Le cabinet Labor Action publie régulièrement une enquête, RestoMarketSurvey, qui s'intéresse à l'évolution des prix à la carte des principales chaînes de restauration traditionnelle. À fin 2014, il en ressort que le prix moyen a augmenté de 5,1 % en 2014 par rapport à 2013. Du côté des formules, le prix moyen relevé de la formule express s'établit à 10,82 euros, et 56 % des enseignes pratiquent un prix inférieur ou égal à 9,90 euros. Le prix moyen de cette formule a augmenté de 4 % par rapport à 2013. La formule deux items est proposée au prix moyen de 15,90 euros, en augmentation de 1,4 % par rapport à 2013. Pour la formule trois items, il faut débourser en moyenne 20,93 % euros, en augmentation de 2,2 % par rapport à 2013.

LES FAITS MARQUANTS

Elior : le titre a été introduit en Bourse à la mi-2014. Newrest : le groupe a intégré la restauration dans les TGV. Groupe Bertrand : l'enseigne Burger King, entrée dans le périmètre fin 2013, a généré environ 100 millions d'euros de chiffre d'affaires en 2014. Groupe Le Duff renforce ses positions à l'étranger en rachetant Kamps Bakery, en Allemagne, après avoir acquis l'américain Bruegger's voilà trois ans.

L'AVIS DE Dominique Bénézet, secrétaire général du Snarr« Il faut redonner confiance au client »

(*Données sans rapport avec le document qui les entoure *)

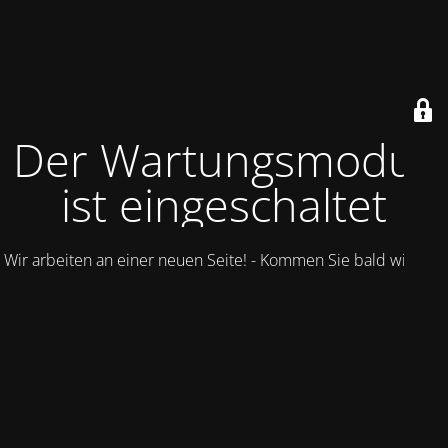
Der Wartungsmodus
ist eingeschaltet
Wir arbeiten an einer neuen Seite! - Kommen Sie bald wieder.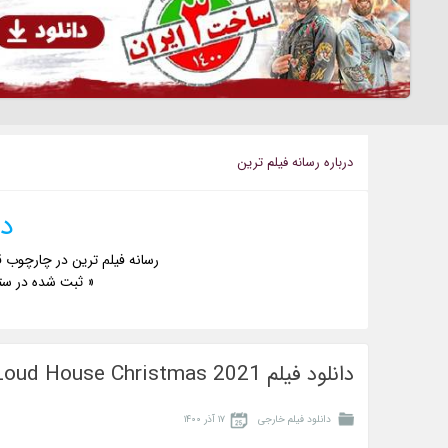
درباره رسانه فيلم ترين
دا
رسانه فیلم ترین در چارچوب ق
« ثبت شده در ست
دانلود فیلم A Loud House Christmas 2021 خانه پر سر و صدا
دانلود فیلم خارجی
۱۷ آذر ۱۴۰۰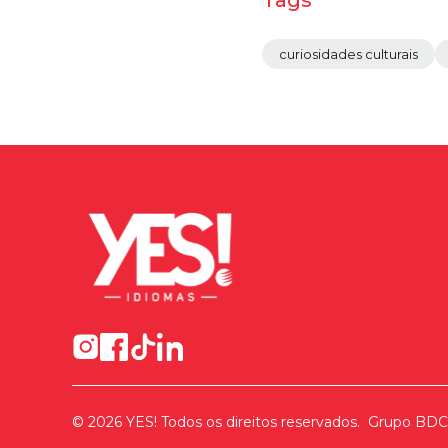
Tags
curiosidades culturais
©
2026
YES! Todos os direitos reservados.
Grupo BDC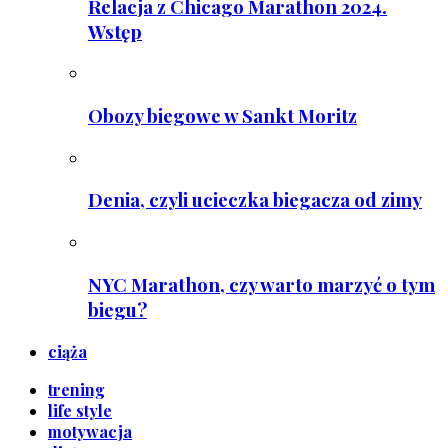
Relacja z Chicago Marathon 2024.
Wstęp
Obozy biegowe w Sankt Moritz
Denia, czyli ucieczka biegacza od zimy
NYC Marathon, czy warto marzyć o tym
biegu?
ciąża
trening
life style
motywacja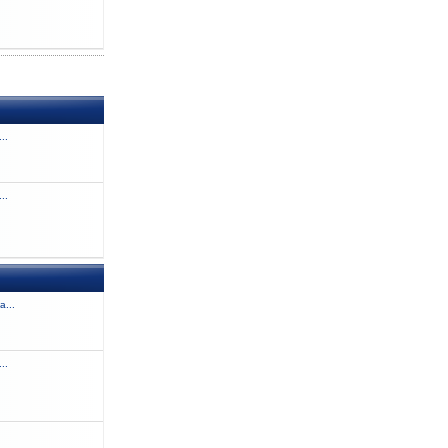
..
..
a...
..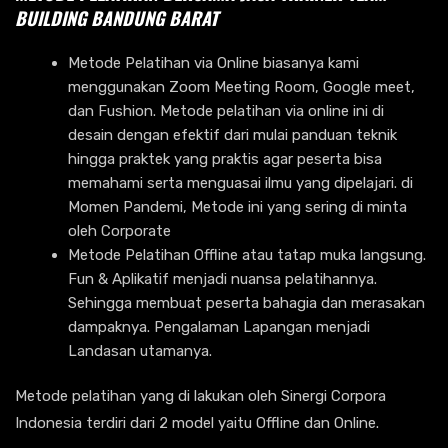
BUILDING BANDUNG BARAT
Metode Pelatihan via Online biasanya kami
menggunakan Zoom Meeting Room, Google meet,
dan Fushion. Metode pelatihan via online ini di
desain dengan efektif dari mulai panduan teknik
hingga praktek yang praktis agar peserta bisa
memahami serta menguasai ilmu yang dipelajari. di
Momen Pandemi, Metode ini yang sering di minta
oleh Corporate
Metode Pelatihan Offline atau tatap muka langsung.
Fun & Aplikatif menjadi nuansa pelatihannya.
Sehingga membuat peserta bahagia dan merasakan
dampaknya. Pengalaman Lapangan menjadi
Landasan utamanya.
Metode pelatihan yang di lakukan oleh Sinergi Corpora
Indonesia terdiri dari 2 model yaitu Offline dan Online.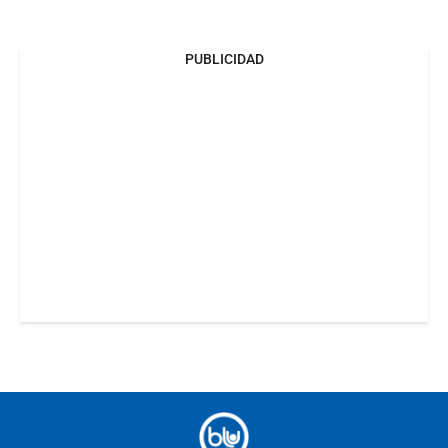
PUBLICIDAD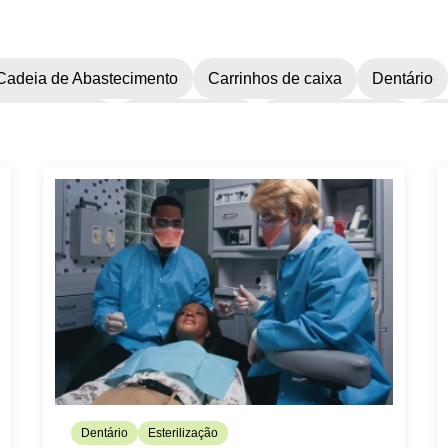
Cadeia de Abastecimento
Carrinhos de caixa
Dentário
vas cirúrgicas
Luvas Purezero
Máscaras Faciais
Má
nção de Infecções
Protecção dos olhos
Protecção Facia
a do pessoal
Segurança dos Pacientes
Tabuleiros de p
Dentário
Esterilização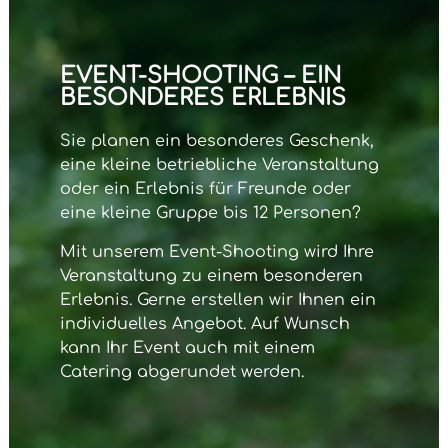
EVENT-SHOOTING – EIN
BESONDERES ERLEBNIS
Sie planen ein besonderes Geschenk,
eine kleine betriebliche Veranstaltung
oder ein Erlebnis für Freunde oder
eine kleine Gruppe bis 12 Personen?
Mit unserem
Event-Shooting
wird Ihre
Veranstaltung zu einem besonderen
Erlebnis. Gerne erstellen wir Ihnen ein
individuelles Angebot. Auf Wunsch
kann Ihr Event auch mit einem
Catering abgerundet werden.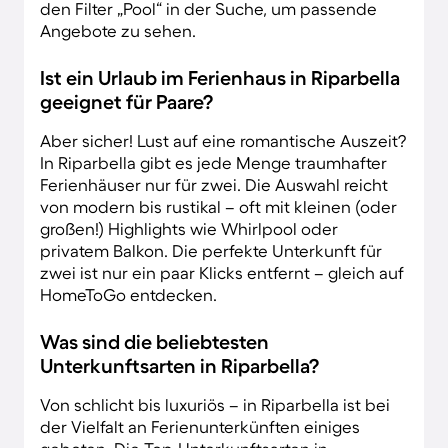
den Filter „Pool“ in der Suche, um passende
Angebote zu sehen.
Ist ein Urlaub im Ferienhaus in Riparbella
geeignet für Paare?
Aber sicher! Lust auf eine romantische Auszeit?
In Riparbella gibt es jede Menge traumhafter
Ferienhäuser nur für zwei. Die Auswahl reicht
von modern bis rustikal – oft mit kleinen (oder
großen!) Highlights wie Whirlpool oder
privatem Balkon. Die perfekte Unterkunft für
zwei ist nur ein paar Klicks entfernt – gleich auf
HomeToGo entdecken.
Was sind die beliebtesten
Unterkunftsarten in Riparbella?
Von schlicht bis luxuriös – in Riparbella ist bei
der Vielfalt an Ferienunterkünften einiges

La restauration rapide, globalement, ne va pas bien, à l'image du secteur dans son ensemble. On note une baisse de fréquentation le soir et le week-end, seul le midi reste stable. Cette baisse est conjuguée à la diminution du ticket moyen dans la plupart des enseignes. Nous avons constaté que le consommateur a de plus en plus tendance à manger des produits de son congélateur plutôt que de sortir pour se rendre dans un établissement de restauration rapide. Nous pensions que la baisse des prix de l'essence à la pompe allait inciter les clients à aller de nouveau au restaurant. Mais il a pris de nouvelles habitudes et pratique de nouveaux arbitrages au sein desquels la restauration est devenue une variable d'ajustement. Il préfère par exemple dépenser dans les produits hi-tech. Les acteurs doivent redonner confiance au client. Cela passe par une meilleure communication autour de la responsabilité sociétale des entreprises et autour du développement durable.

 

 

LA PIZZA NE CONNAÎT PAS LA CRISE

Les chaînes spécialisées dans la pizza affichent de bons résultats, la palme revenant à Domino's Pizza, qui progresse de 8,43 % ( + 7,1 % à périmètre constant). Ou Baïla Pizza, qui a accéléré son développement en ouvrant 10 nouveaux points de vente en 2014, pour totaliser 24 établissements. D'autres sauvent les meubles, comme La Boîte à pizza, 52,4 millions d'euros de chiffre d'affaires à fin 2014 pour 115 établissements, contre 53,5 millions pour 120 points de vente à fin 2013 (- 2,2 % à périmètre constant). Pas étonnant, si l'on croit une étude de Gira Conseil qui affirme qu'en 2014 le prix de la pizza reine a augmenté de 2,9 %, à 10,54 euros. Elle connaît également une augmentation en volume, avec + 1,20 %, ce qui représente 809 millions de pizzas consommées en 2014.